Work required: Everything from the line with "pyautogui.click(x=<x>, y=<y>)" to the end of the entries should be set down exactly, except the pictures.

Data provided:
=====

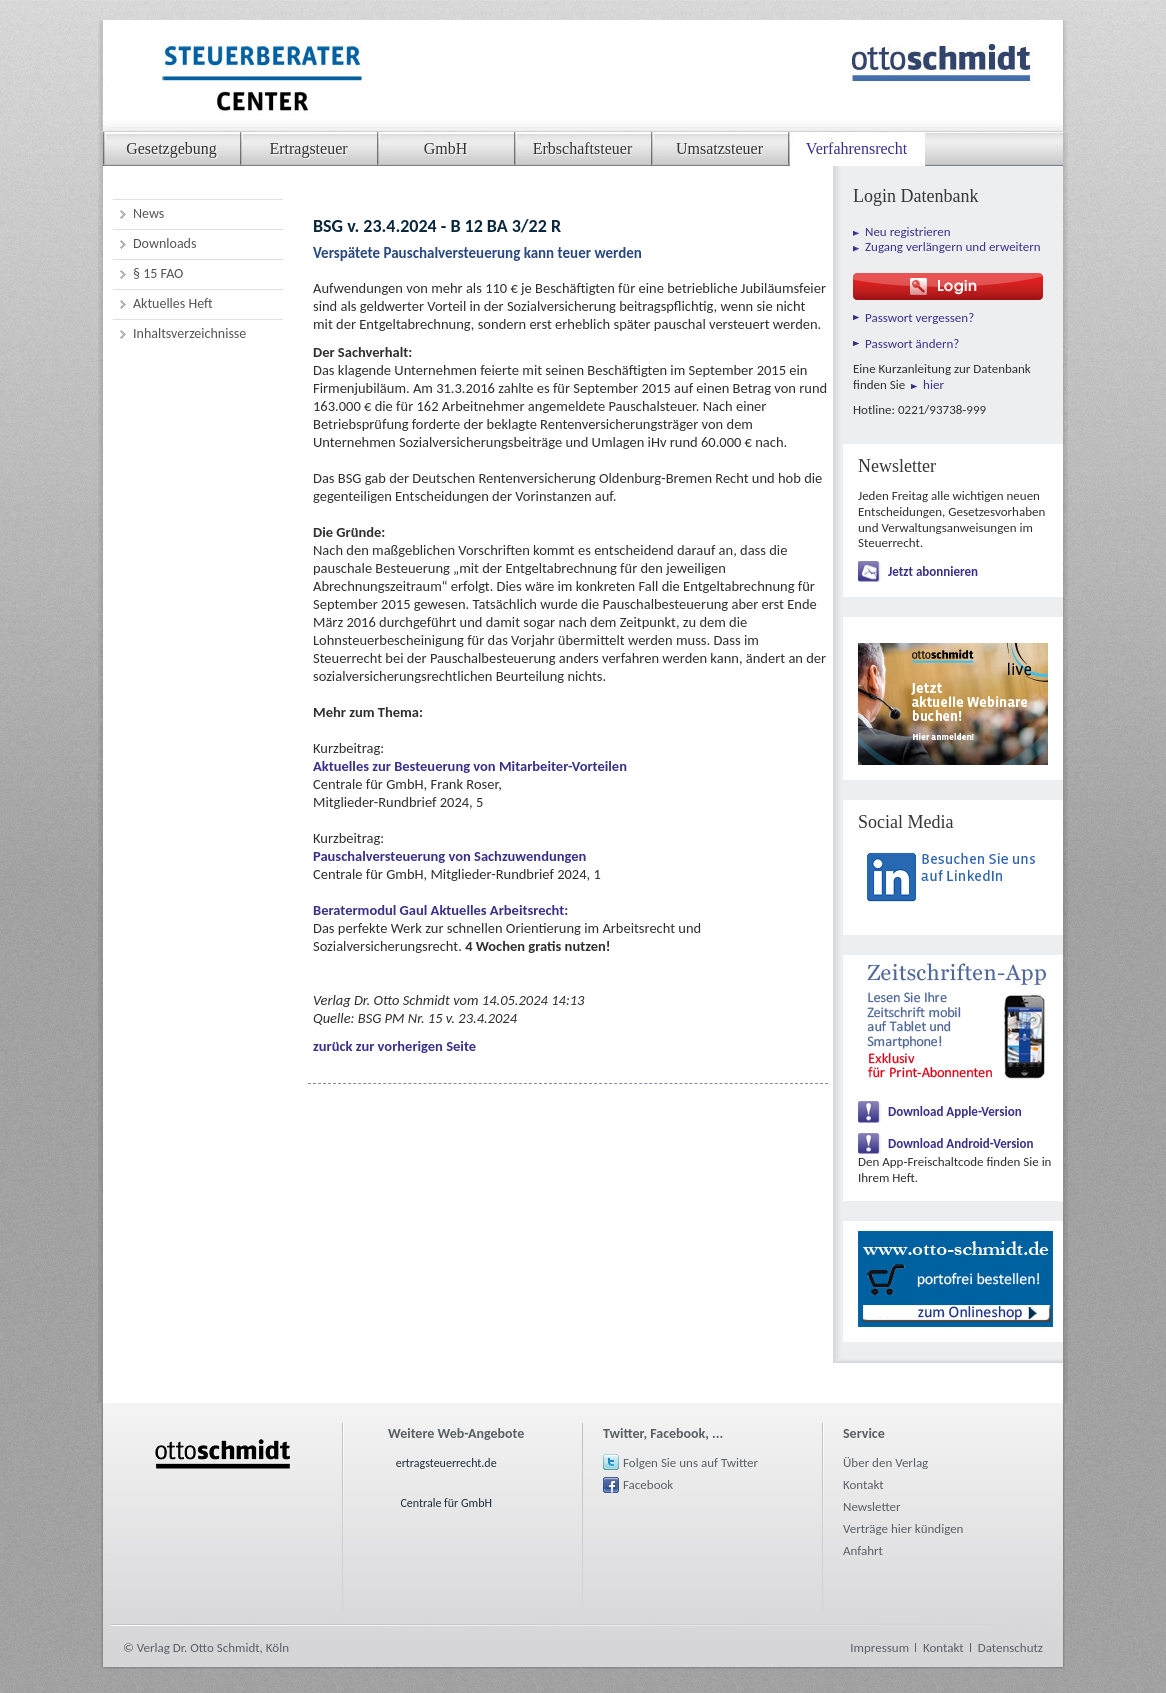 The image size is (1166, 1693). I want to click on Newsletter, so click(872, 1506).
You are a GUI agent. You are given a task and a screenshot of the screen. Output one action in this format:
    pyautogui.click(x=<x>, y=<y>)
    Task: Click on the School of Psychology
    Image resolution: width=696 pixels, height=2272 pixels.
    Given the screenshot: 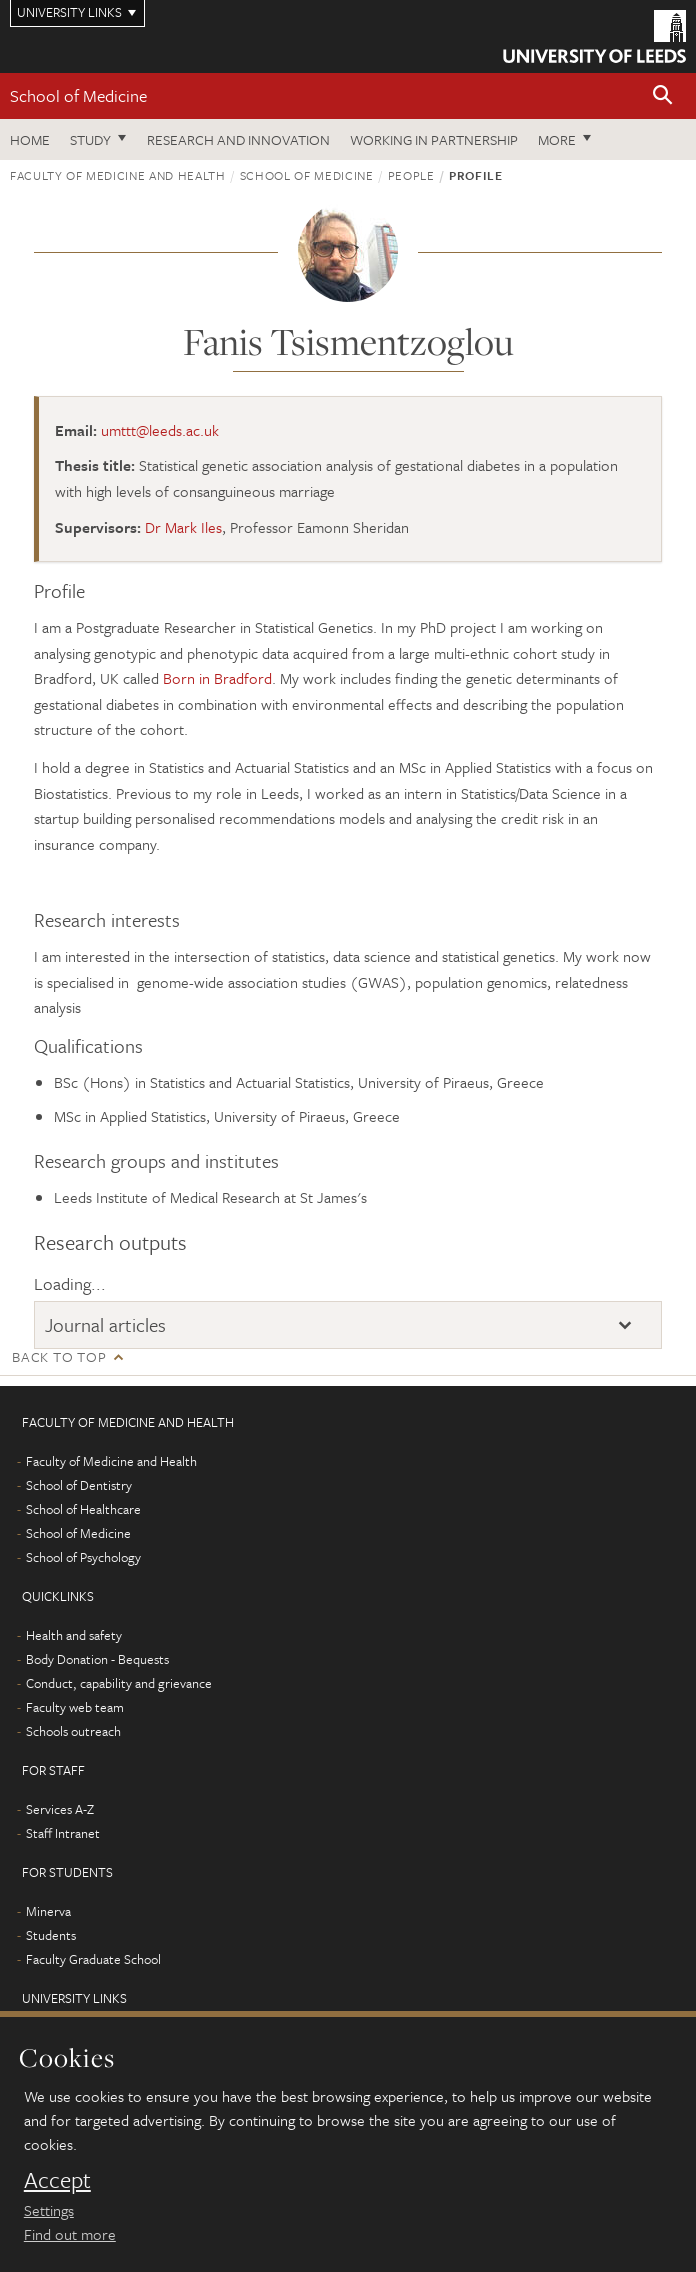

=====

Result of the task:
    pyautogui.click(x=<x>, y=<y>)
    Task: Click on the School of Psychology
    Image resolution: width=696 pixels, height=2272 pixels.
    Given the screenshot: 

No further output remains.